The reason why we are on a higher imaginative level is not because we have finer imagination, but because we have better instruments. In science, the most important thing that has happened during the last forty years is the advance in instrumental design. This advance is partly due to a few men of genius such as Michelson and the German opticians. It is also due to the progress of technological processes of manufacture, particularly in the region of metallurgy. The designer has now at his disposal a variety of material of differing physical properties. He can thus depend upon obtaining the material he desires; and it can be ground to the shapes he desires, within very narrow limits of tolerance. These instruments have put thought onto a new level. A fresh instrument serves the same purpose as foreign travel; it shows things in unusual combinations. The gain is more than a mere addition; it is a transformation. The advance in experimental ingenuity is, perhaps, also due to the larger proportion of national ability which now flows into scientific pursuits. Anyhow, whatever be the cause, subtle and ingenious experiments have abounded within the last generation. The result is, that a great deal of information has been accumulated in regions of nature very far removed from the ordinary experience of mankind.

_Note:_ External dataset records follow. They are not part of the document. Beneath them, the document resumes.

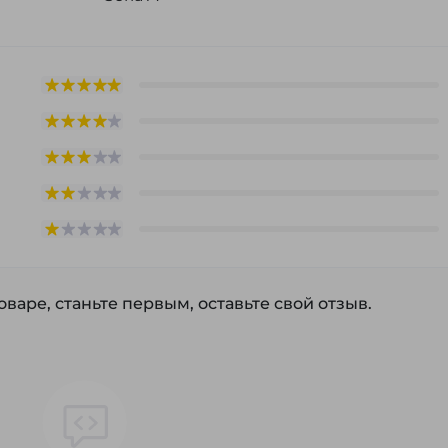
варе, станьте первым, оставьте свой отзыв.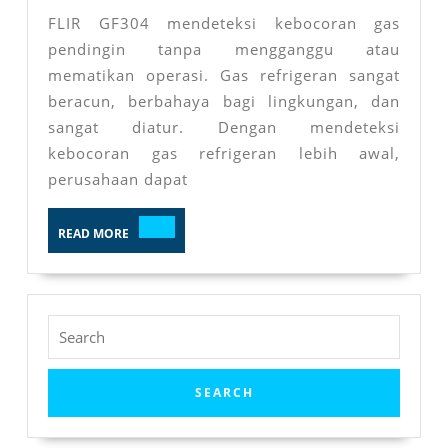
FLIR GF304 mendeteksi kebocoran gas
pendingin tanpa mengganggu atau
mematikan operasi. Gas refrigeran sangat
beracun, berbahaya bagi lingkungan, dan
sangat diatur. Dengan mendeteksi
kebocoran gas refrigeran lebih awal,
perusahaan dapat
READ
READ MORE
MORE
Search
for: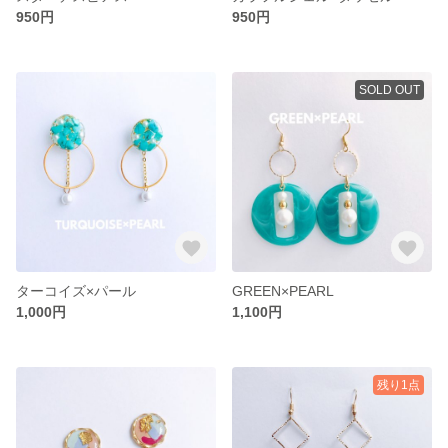
950円
950円
SOLD OUT
ターコイズ×パール
GREEN×PEARL
1,000円
1,100円
残り1点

Two famous experiments, one devised by Galileo at the outset of the scientific movement, and the other by Michelson with the aid of his famous interferometer, first carried out in 1881, and repeated in 1887 and 1905, illustrate the assertions I have made. Galileo dropped heavy bodies from the top of the leaning tower of Pisa, and demonstrated that bodies of different weights, if released simultaneously, would reach the earth together. So far as experimental skill, and delicacy of apparatus were concerned, this experiment could have been made at any time within the preceding five thousand years. The ideas involved merely concerned weight and speed of travel, ideas which are familiar in ordinary life. The whole set of ideas might have been familiar to the family of King Minos of Crete, as they dropped pebbles into the sea from high battlements rising from the shore. We cannot too carefully realise that science started with the organisation of ordinary experiences. It was in this way that it coalesced so readily with the anti-rationalistic bias of the historical revolt. It was not asking for ultimate meanings. It confined itself to investigating the connections regulating the succession of obvious occurrences.

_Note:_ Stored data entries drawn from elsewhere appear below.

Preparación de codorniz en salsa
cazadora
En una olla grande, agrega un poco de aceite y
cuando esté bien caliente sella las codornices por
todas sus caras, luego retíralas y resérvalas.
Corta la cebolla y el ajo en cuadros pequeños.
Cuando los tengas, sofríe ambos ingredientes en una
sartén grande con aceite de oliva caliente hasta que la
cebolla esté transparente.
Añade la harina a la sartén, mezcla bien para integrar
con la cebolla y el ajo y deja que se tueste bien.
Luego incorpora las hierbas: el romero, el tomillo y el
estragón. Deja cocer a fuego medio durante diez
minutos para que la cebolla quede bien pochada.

Michelson’s experiment could not have been made earlier than it was. It required the general advance in technology, and Michelson’s experimental genius. It concerns the determination of the earth’s motion through the ether, and it assumes that light consists of waves of vibration advancing at a fixed rate through the ether in any direction. Also, of course, the earth is moving through the ether, and Michelson’s apparatus is moving with the earth. In the centre of the apparatus a ray of light is divided so that one half-ray goes in one direction along the apparatus through a given distance, and is reflected back to the centre by a mirror in the apparatus. The other half-ray goes the same distance across the apparatus in a direction at right angles to the former ray, and it also is reflected back to the centre. These reunited rays are then reflected onto a screen in the apparatus. If precautions are taken, you will see interference bands; namely bands of blackness where the crests of the waves of one ray have filled up the troughs of the other rays, owing to a minute difference in the lengths of paths of the two half-rays, up to certain parts of the screens. These differences in length will be affected by the motion of the earth. For it is the lengths of the paths in the ether which count. Thus, since the apparatus is moving with the earth, the path of one half-ray will be disturbed by the motion in a different manner from the path of the other half-ray. Think of yourself as moving in a railway carriage, first along the train and then across the train; and mark out your paths on the railway track which in this analogy corresponds to the ether. Now the motion of the earth is very slow compared to that of light. Thus in the analogy you must think of the train almost at a standstill, and of yourself as moving very quickly.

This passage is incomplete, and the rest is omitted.